Canadian studies released last year concluded that the type of “oro-pharyngeal” cancers — those at the base of the tongue and tonsils — usually associated with the virus have been on the rise, but scientists couldn’t prove a link to HPV. Researchers at London’s Lawson Health Research Institute went a step further, genetically analyzing tumour samples over time to detect changes in the actual presence of the infection.
They found that the number of patients with tonsil cancer, closely linked to human papillomavirus, more than doubled between the mid-1990s and late 2000s, with HPV present in almost three times as many of the most recent cancers.
The risk of contracting a virus-related throat cancer rises with the number of sexual partners, but anyone who has oral sex is at risk, noted Dr. David Palma, a radiation oncologist and co-author of the research.
“Many of the patients we are seeing have only had a few partners,” he said. “You don’t have to be promiscuous to get this cancer.”
The numbers are not huge in relative terms. The rate of oro-pharyngeal cancers rose to 2.6 per 100,000 in 2009, according to a study published last year by the Canadian Partnership Against Cancer.
That would mean about 860 new cases, compared with more than 22,000 new cases each of lung and breast cancer the same year. The throat numbers are expected to keep rising, though, and surpass those of cervical cancer by 2020, said Dr. Palma.
Patients with HPV-related throat tumours stand a good chance of being cured, but can suffer severe treatment side effects, from hearing loss to trouble swallowing and prolonged use of a feeding tube, he noted.
Cancers of the head and neck have in the past usually occurred in elderly people because of heavy smoking and drinking. As the smoking rate has dropped, so too has the overall prevalence of such tumours.
A few years ago, however, physicians started noticing that younger people were contracting cancers at the back of the throat, and suspected HPV was the culprit, said Dr. Palma. Studies have confirmed such a link in the United States and Europe.
To verify that the same was happening here, Dr. Palma, Dr. Anothony Nichols and other colleagues did genetic tests on biopsy samples at the London Health Sciences Centre from 160 tonsil tumors over 18 years, looking for evidence that HPV had been drawn into the cancer’s DNA.
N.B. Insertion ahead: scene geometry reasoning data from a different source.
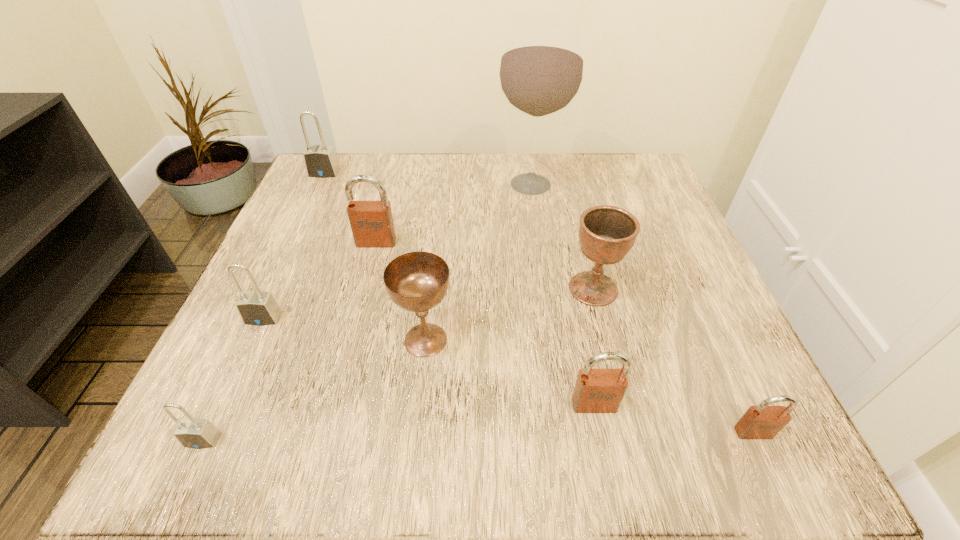 I want to click on free space at the far edge of the desktop, so click(x=556, y=209).

You are a GUI agent. You are given a task and a screenshot of the screen. Output one action in this format:
    pyautogui.click(x=<x>, y=<y>)
    Task: Click on the free spot at the near edge of the desktop
    
    Given the screenshot: What is the action you would take?
    pyautogui.click(x=516, y=434)

The height and width of the screenshot is (540, 960). I want to click on vacant area at the left edge, so click(x=292, y=330).

In the image, there is a desktop. At what (x,y) coordinates should I click in order to perform the action: click on free region at the right edge. Please return your answer as a coordinate pair (x, y). The width and height of the screenshot is (960, 540). Looking at the image, I should click on (699, 363).

Identify the location of vacant space at the near left corner of the desktop. (231, 414).

You are a GUI agent. You are given a task and a screenshot of the screen. Output one action in this format:
    pyautogui.click(x=<x>, y=<y>)
    Task: Click on the vacant space at the far right corner of the desktop
    
    Given the screenshot: What is the action you would take?
    pyautogui.click(x=616, y=197)

At what (x,y) coordinates should I click in order to perform the action: click on vacant area that lies between the rightmost object and the alcohol. Please return your answer as a coordinate pair (x, y). This screenshot has width=960, height=540. Looking at the image, I should click on (642, 308).

Identify the location of unoccupied position between the red alcohol and the fifth nearest padlock. (453, 213).

Image resolution: width=960 pixels, height=540 pixels. Find the location of `empty space between the tallest object and the second smallest brown padlock`. empty space between the tallest object and the second smallest brown padlock is located at coordinates (x=563, y=294).

Locate an element on the screen. The width and height of the screenshot is (960, 540). empty location between the red alcohol and the smallest gray padlock is located at coordinates (367, 312).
The number of tonsil cancers rose from 32 in 1993-99 to 68 between 2006-11, and the proportion of the tumours positive for HPV jumped to 62% from just 25%.
About three-quarters of the cancer patients were men.
It is likely that the increases are occurring in other Canadian centres, too, the scientists say.
The ballooning caseload would appear to coincide with changes in sexual behaviour that began in the 1970s, as more couples practised oral sex, said Dr. Palma.
Two Canadian epidemiological studies published last year recorded a sharp rise in such throat cancers, but lacked any direct proof of what caused the boom.
The new research, coupled with data from Europe and elsewhere, now provides “quite compelling” evidence that the virus is to blame, said researcher Tonia Forte, co-author of the Canadian Partnership study.
But not everyone is convinced that an HPV-fuelled “epidemic” is emerging.
“The numbers are quite small, and they do vary from year to year, so establishing a trend is not clear,” said Robert Nuttall, head of cancer-control policy at the Canadian Cancer Society.
He did echo calls from the London scientists for wider use of the two HPV vaccines, effective against strains of the virus that cause cervical, oro-pharyngeal, anal, penile, vulva and vagina malignancies.
Canada’s National Advisory Committee on Immunization recommends that both young males and females get vaccinated. Even among school-age girls whose shots are government-funded, however, uptake has been as low as 50%.